Climate Change Litigation

Kivalina Case

In 2008, the Native Village of Kivalina and the City of Kivalina filed a lawsuit in the U.S. District Court for the Northern District of California against several electric utilities (including Southern Company), several oil companies, and a coal company. The plaintiffs allege that the village is being destroyed by erosion allegedly caused by global warming that the plaintiffs attribute to emissions of greenhouse gases by the defendants. The plaintiffs assert claims for public and private nuisance and contend that some of the defendants (including Southern Company) acted in concert and are therefore jointly and severally liable for the plaintiffs’ damages. The suit seeks damages for lost property values and for the cost of relocating the village, which is alleged to be $95 million to $400 million.

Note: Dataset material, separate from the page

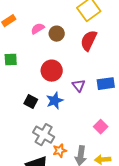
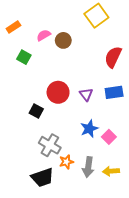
red semicircle: (89, 41) -> (113, 57), moved
green square: (11, 60) -> (24, 57), moved, turned 32
red circle: (52, 71) -> (58, 92), moved
blue star: (55, 101) -> (89, 129), moved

In 2009, the U.S. District Court for the Northern District of California granted the defendants’ motions to dismiss the case. The plaintiffs appealed the dismissal to the U.S. Court of Appeals for the Ninth Circuit. Southern Company believes that these claims are without merit. It is not possible to predict with certainty whether the Company will incur any liability or to estimate the reasonably possible losses, if any, that the Company might incur in connection with this matter. The ultimate outcome of this matter cannot be determined at this time.

Hurricane Katrina Case

In 2005, immediately following Hurricane Katrina, a lawsuit was filed in the U.S. District Court for the Southern District of Mississippi by Ned Comer on behalf of Mississippi residents seeking recovery for property damage and personal injuries caused by Hurricane Katrina. In 2006, the plaintiffs amended the complaint to include Southern Company and many other electric utilities, oil companies, chemical companies, and coal producers. The plaintiffs allege that the defendants contributed to climate change, which contributed to the intensity of Hurricane Katrina. In 2007, the U.S. District Court for the Southern District of Mississippi dismissed the case. On appeal to the U.S. Court of Appeals for the Fifth Circuit, a three-judge panel reversed the U.S. District Court for the Southern District of Mississippi, holding that the case could proceed, but, on rehearing, the full U.S. Court of Appeals for the Fifth Circuit dismissed the plaintiffs’ appeal, resulting in reinstatement of the decision of the U.S. District Court for the Southern District of Mississippi in favor of the defendants. On May 27, 2011, the plaintiffs filed an amended version of their class action complaint, arguing that the earlier dismissal was on procedural grounds and under Mississippi law the plaintiffs have a right to re-file. The amended complaint was also filed against numerous chemical, coal, oil, and utility companies, including the Company. The Company believes that these claims are without merit. It is not possible to predict with certainty whether the Company will incur any liability or to estimate the reasonably possible losses, if any, that the Company might incur in connection with this matter. The ultimate outcome of this matter cannot be determined at this time.